From an unknown blogger in the months following the 9/11 attacks, Pamela Geller has become one of the most outspoken US critics of Islam.
She is the co-founder of the American Freedom Defense Initiative (AFDI), which she says was formed to stop the "Islamisation of America" and "creeping sharia" in her country. AFDI is listed as an anti-Muslim group by the Southern Poverty Law Center, a civil rights group.
A flamboyant rhetorical style on social media, in which she is not afraid to be provocative and offensive, has recently powered Pamela Geller's rise.
In May 2015, Ms Geller played a key role in organising a conference on cartoons of the Prophet Muhammad in a suburb of Dallas, where two gunmen were shot dead after opening fire outside the venue.
In typically emotive language after the attack, she defended the decision to stage the exhibition.
"The idea we are going to bridge our freedom, our most basic inalienable right in order to not offend savages, is egregious, it is outrageous," she told Fox News.
In April 2015, the AFDI was also in the headlines when it arranged for a controversial advertisement - which referred to Muslims killing Jews - to be displayed on New York's buses.
A former financial analyst, Ms Geller was described by the New York Times as "sky-rocketing to national prominence" in 2010 as a firebrand blogger vehemently opposed to plans to build a Muslim community centre close to the World Trade Center.
She has been denounced by critics as a "bigoted blogger", reportedly has no formal journalistic qualifications and operates outside traditional Washington power centres.

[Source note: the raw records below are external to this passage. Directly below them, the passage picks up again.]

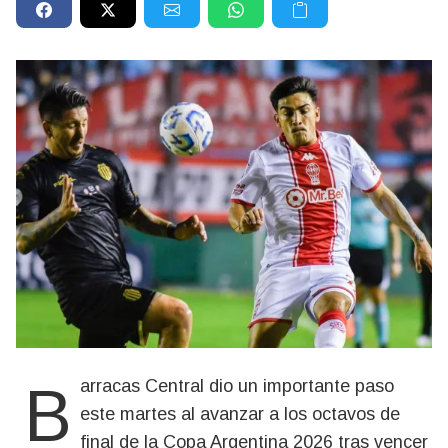
Barracas Central dio un importante paso
este martes al avanzar a los octavos de
final de la Copa Argentina 2026 tras vencer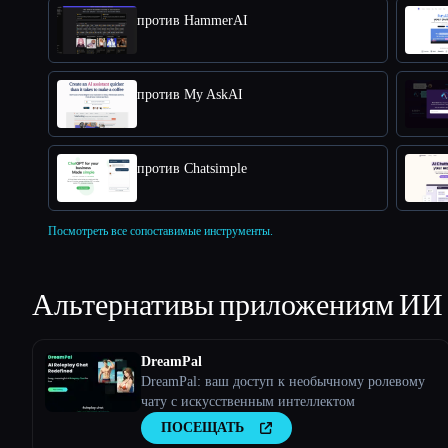
против HammerAI
против My AskAI
против Chatsimple
Посмотреть все сопоставимые инструменты.
Альтернативы приложениям ИИ
DreamPal
DreamPal: ваш доступ к необычному ролевому
чату с искусственным интеллектом
ПОСЕЩАТЬ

Ms Geller insists that she is not against Islam in general - only radical Islam.
However, expressing views that even her supporters have criticised as being excessive, she has, for instance, been quoted as describing the faith as a "genocidal ideology".
She has equally strong views on numerous other issues - calling over the last decade for the removal of the Dome of the Rock in Jerusalem where Islamic tradition says the Prophet Muhammad ascended to heaven, and an end to President Barack Obama's healthcare reforms which she described as an "act of national rape".

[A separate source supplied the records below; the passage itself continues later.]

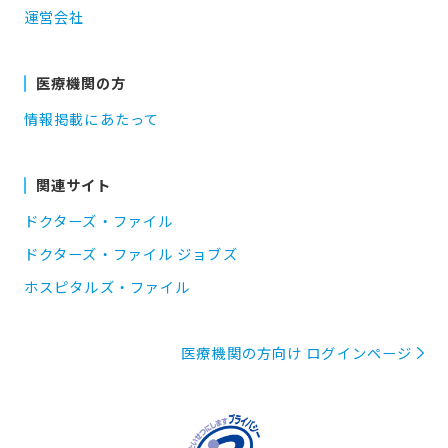
運営会社
医療機関の方
情報掲載にあたって
関連サイト
ドクターズ・ファイル
ドクターズ・ファイル ジョブズ
ホスピタルズ・ファイル
医療機関の方向け ログインページ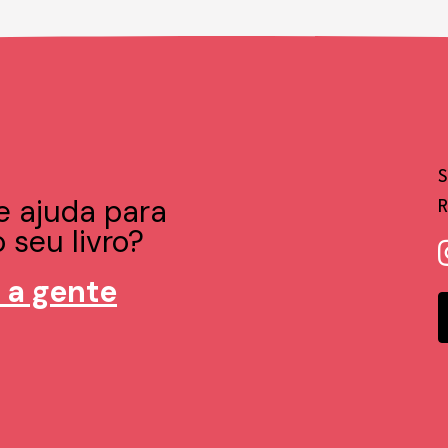
e ajuda para
 seu livro?
 a gente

In favour of abortion and same-sex marriages on the one hand, she is an enthusiastic supporter of right-wing small government - including cutting taxes and reducing budgets - on the other.
Born in 1958 - the third youngest of four girls - Ms Geller dropped out of university and worked on the business desk of the New York Daily News throughout the 1980s, proceeding to become associate publisher at the New York Observer.
She began blogging after 9/11, almost immediately focussing on various contentious issues but with Islam as her principal target.
In 2006, one of the websites she formed took the decision to publish cartoons of the Prophet Muhammad which had earlier been printed in a Danish newspaper, sparking widespread protests in several countries.
A little while afterwards, Ms Geller attended a "counter-jihad" conference in Brussels and developed links with various anti-Islamic Europeans including the English Defence League, which opposes the construction of mosques in Britain.
While critics argue that she is guilty of spreading fear of Islam, her supporters say that she is prepared to say things other commentators on social media too easily shy away from.